Not content to rest on its laurels, though, the States of Guernsey has announced recently the recommendations arising from the consultation carried out on proposed changes to the 2008 Law. Whilst its focus was on the corporate law aspects of the 2008 Law the consultation also encompassed the insolvency regime in Guernsey. The purpose of the consultation exercise was to determine what, if any, changes may be required now that the 2008 Law had been in place for some time. In terms of insolvency law (and pending specific and standalone revision of the insolvency regime in Guernsey) the consultation has recommended a number of amendments. The most significant proposed changes relating to insolvency are as follows:
(1) The introduction of express provision for the restoration of companies that have been dissolved on completion of a winding up.

The laws of other jurisdictions, particularly England and Wales, influence the development of Guernsey company law and make express provision for this. It is felt that an express provision would remove any uncertainty about the extent of the Court’s power to order restoration in circumstances where it is just and appropriate – for example to permit the disposal of an asset of a company that has come to light after completion of the winding up.

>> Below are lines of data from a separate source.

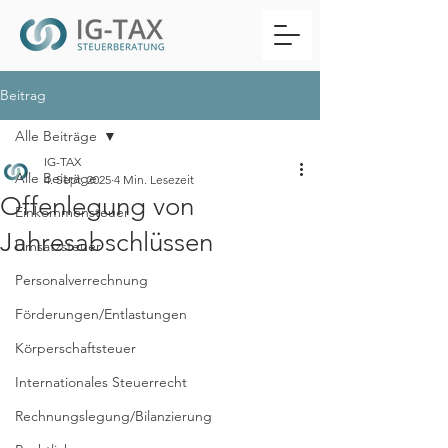
Beitrag
Alle Beiträge
IG-TAX
Alle Beiträge
4. Sept. 2025
4 Min. Lesezeit
Offenlegung von
Einkommensteuer
Jahresabschlüssen
Umsatzsteuer
Personalverrechnung
Förderungen/Entlastungen
Körperschaftsteuer
Internationales Steuerrecht
Rechnungslegung/Bilanzierung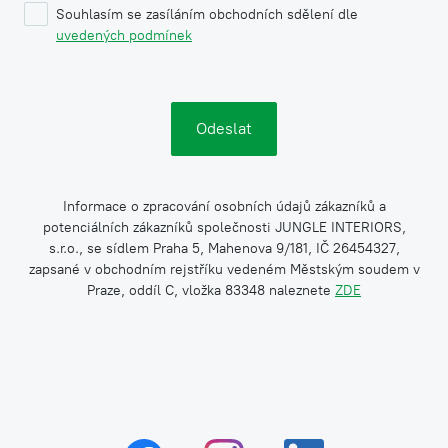
Souhlasím se zasíláním obchodních sdělení dle
uvedených podmínek
Informace o zpracování osobních údajů zákazníků a
potenciálních zákazníků společnosti JUNGLE INTERIORS,
s.r.o., se sídlem Praha 5, Mahenova 9/181, IČ 26454327,
zapsané v obchodním rejstříku vedeném Městským soudem v
Praze, oddíl C, vložka 83348 naleznete
ZDE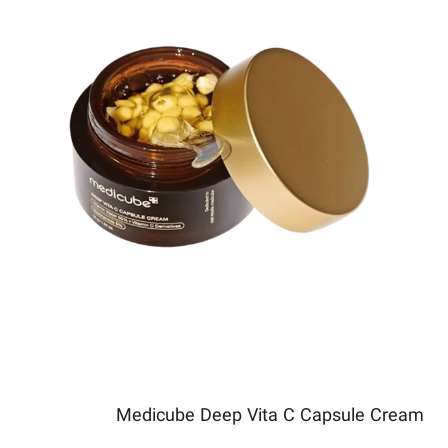
Medicube Deep Vita C Capsule Cream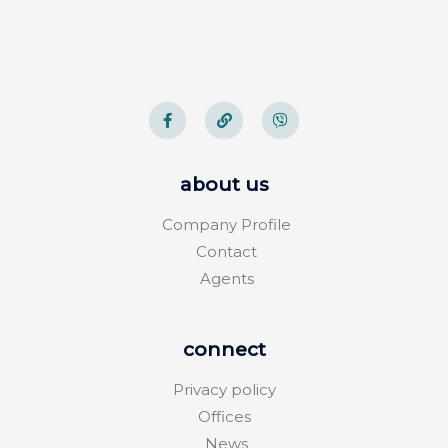
about us
Company Profile
Contact
Agents
connect
Privacy policy
Offices
News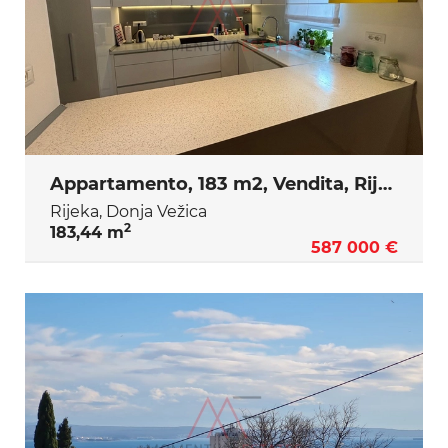
Appartamento, 183 m2, Vendita, Rijeka - Donja Vežica
Rijeka, Donja Vežica
2
183,44 m
587 000 €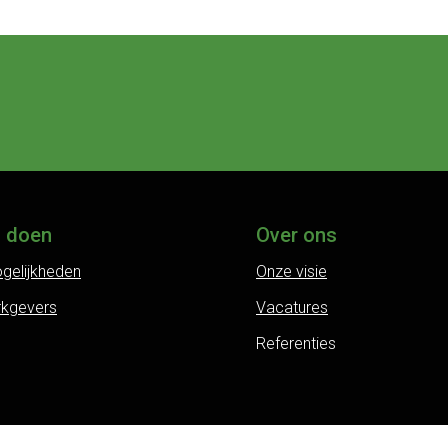
j doen
Over ons
gelijkheden
Onze visie
rkgevers
Vacatures
Referenties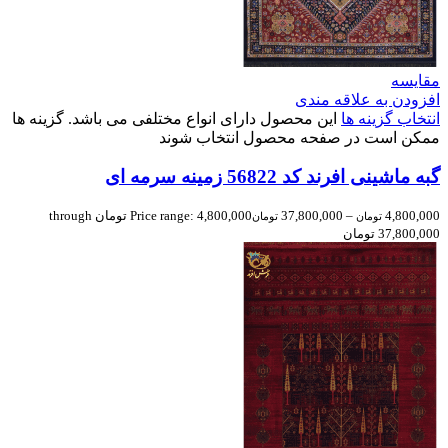
مقایسه
افزودن به علاقه مندی
انتخاب گزینه ها
این محصول دارای انواع مختلفی می باشد. گزینه ها
ممکن است در صفحه محصول انتخاب شوند
گبه ماشینی افرند کد 56822 زمینه سرمه ای
4,800,000
–
37,800,000
Price range: 4,800,000 تومان through
تومان
تومان
37,800,000 تومان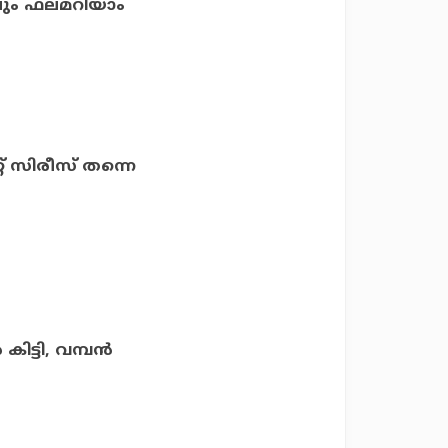
പിലും ഫലമറിയാം
് സിരീസ് തന്നെ
ിട്ടി, വമ്പന്‍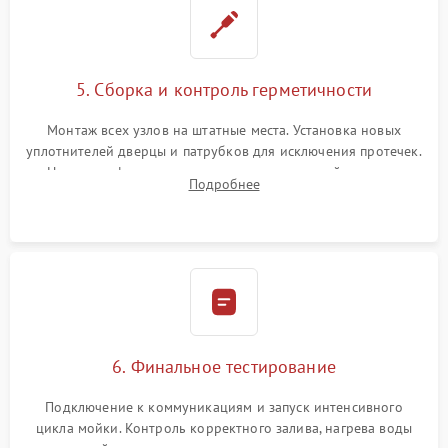
5. Сборка и контроль герметичности
Монтаж всех узлов на штатные места. Установка новых
уплотнителей дверцы и патрубков для исключения протечек.
Надежная фиксация хомутов гидравлической системы,
Подробнее
сборка корпуса и установка датчика поплавка.
6. Финальное тестирование
Подключение к коммуникациям и запуск интенсивного
цикла мойки. Контроль корректного залива, нагрева воды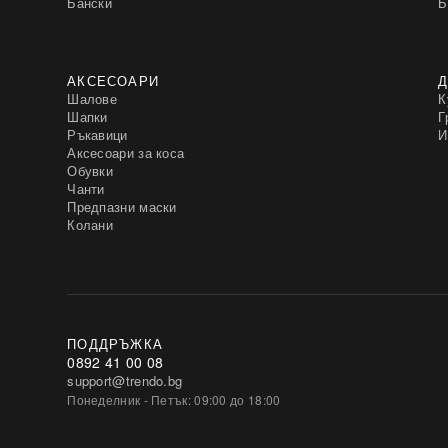
Бански
Б
АКСЕСОАРИ
Д
Шалове
К
Шапки
Г
Ръкавици
И
Аксесоари за коса
Обувки
Чанти
Предпазни маски
Колани
ПОДДРЪЖКА
0892 41 00 08
support@trendo.bg
Понеделник - Петък: 09:00 до 18:00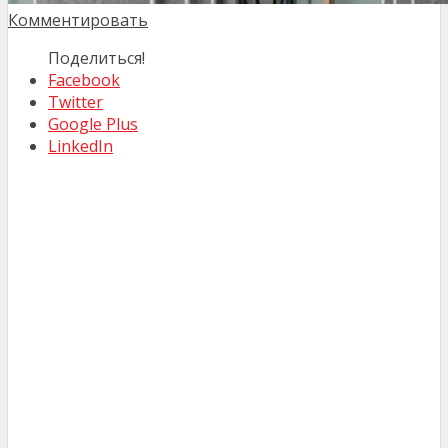
Комментировать
Поделиться!
Facebook
Twitter
Google Plus
LinkedIn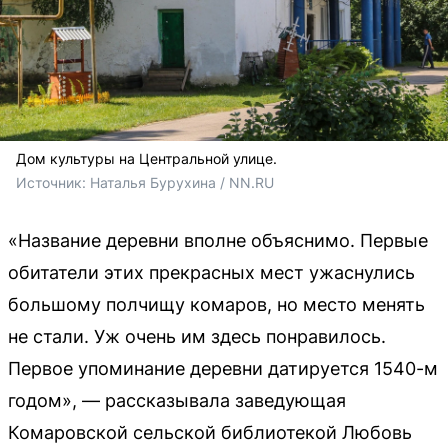
Дом культуры на Центральной улице.
Источник: 
Наталья Бурухина / NN.RU
«Название деревни вполне объяснимо. Первые
обитатели этих прекрасных мест ужаснулись
большому полчищу комаров, но место менять
не стали. Уж очень им здесь понравилось.
Первое упоминание деревни датируется 1540-м
годом», — рассказывала заведующая
Комаровской сельской библиотекой Любовь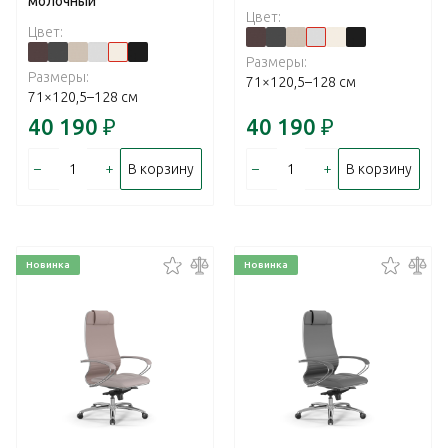
молочный
Цвет:
Цвет:
Размеры:
Размеры:
71×120,5–128 см
71×120,5–128 см
40 190
₽
40 190
₽
–
+
–
+
В корзину
В корзину
Новинка
Новинка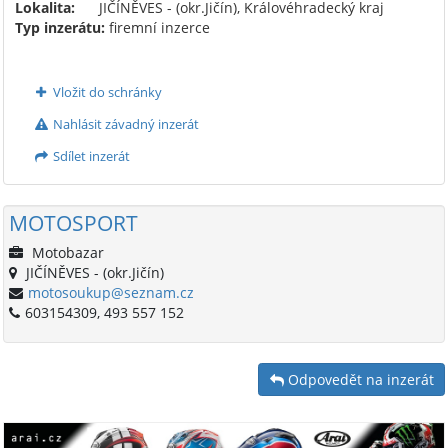
Lokalita:
JIČÍNĚVES - (okr.Jičín), Královéhradecký kraj
Typ inzerátu:
firemní inzerce
Vložit do schránky
Nahlásit závadný inzerát
Sdílet inzerát
MOTOSPORT
Motobazar
JIČÍNĚVES - (okr.Jičín)
motosoukup@seznam.cz
603154309, 493 557 152
Odpovedět na inzerát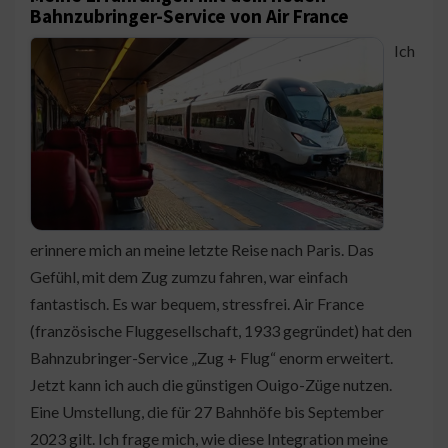
Bahnzubringer-Service von Air France
Ich
erinnere mich an meine letzte Reise nach Paris. Das
Gefühl, mit dem Zug zumzu fahren, war einfach
fantastisch. Es war bequem, stressfrei. Air France
(französische Fluggesellschaft, 1933 gegründet) hat den
Bahnzubringer-Service „Zug + Flug“ enorm erweitert.
Jetzt kann ich auch die günstigen Ouigo-Züge nutzen.
Eine Umstellung, die für 27 Bahnhöfe bis September
2023 gilt. Ich frage mich, wie diese Integration meine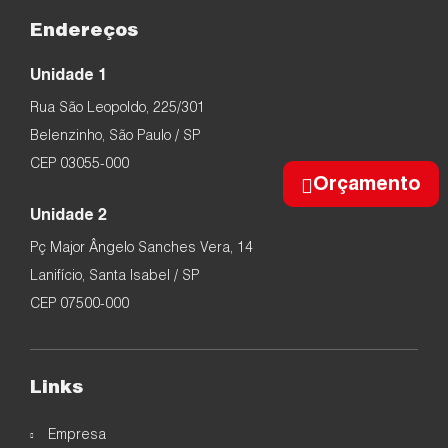
Endereços
Unidade 1
Rua São Leopoldo, 225/301
Belenzinho, São Paulo / SP
CEP 03055-000
Orçamento
Unidade 2
Pç Major Ângelo Sanches Vera, 14
Lanifício, Santa Isabel / SP
CEP 07500-000
Links
Empresa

(2) To provide that the Guernsey Financial Services Commission must be given not less than seven days notice of any winding up application.

At the moment notice is only required under limited circumstances set out in section 409 of the 2008 Law:
– Where the company concerned is a ‘supervised company’;
– Where it is engaged in a financial services business; and
– Where it is in the class or description of companies prescribed by the GFSC.

The proposed amendment is considered necessary in order to ensure that an application for winding up does not impact upon any regulatory action being taken or contemplated by the GFSC. Whilst it is most unlikely that in the usual run of an application the GFSC would wish to make representations, this amendment will ensure that the GFSC can intervene where appropriate in order to safeguard the interests of, say, investors and uphold the reputation of Guernsey as a well regulated jurisdiction.